> _Problem details_
Wherever the line with "Biel. Notatki z Afryki" sits in the listing below, transcribe from it up to and including the line with "Godziny otwarcia", exactly, and leave the remaining lines out.

> _Exercise material_
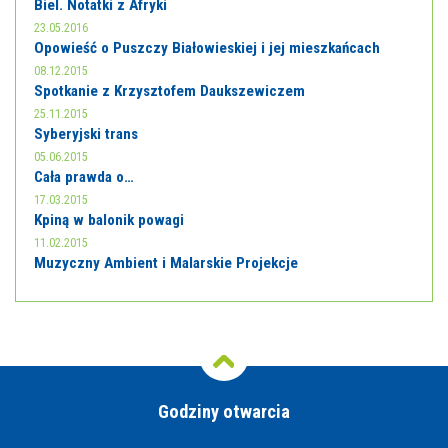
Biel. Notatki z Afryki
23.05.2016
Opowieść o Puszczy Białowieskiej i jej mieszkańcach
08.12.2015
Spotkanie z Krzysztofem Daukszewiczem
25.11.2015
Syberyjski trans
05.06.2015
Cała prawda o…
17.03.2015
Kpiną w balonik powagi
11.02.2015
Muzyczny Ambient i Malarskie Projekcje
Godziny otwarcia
==
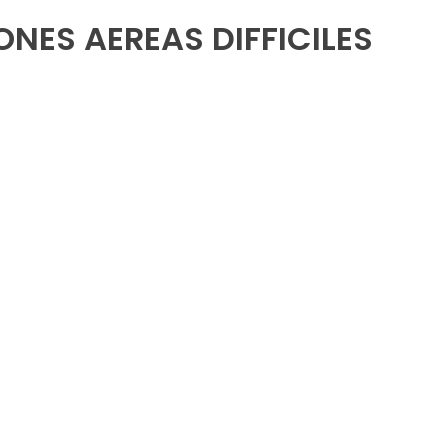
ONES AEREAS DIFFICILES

> _Result for this task_
Biel. Notatki z Afryki
23.05.2016
Opowieść o Puszczy Białowieskiej i jej mieszkańcach
08.12.2015
Spotkanie z Krzysztofem Daukszewiczem
25.11.2015
Syberyjski trans
05.06.2015
Cała prawda o…
17.03.2015
Kpiną w balonik powagi
11.02.2015
Muzyczny Ambient i Malarskie Projekcje
Godziny otwarcia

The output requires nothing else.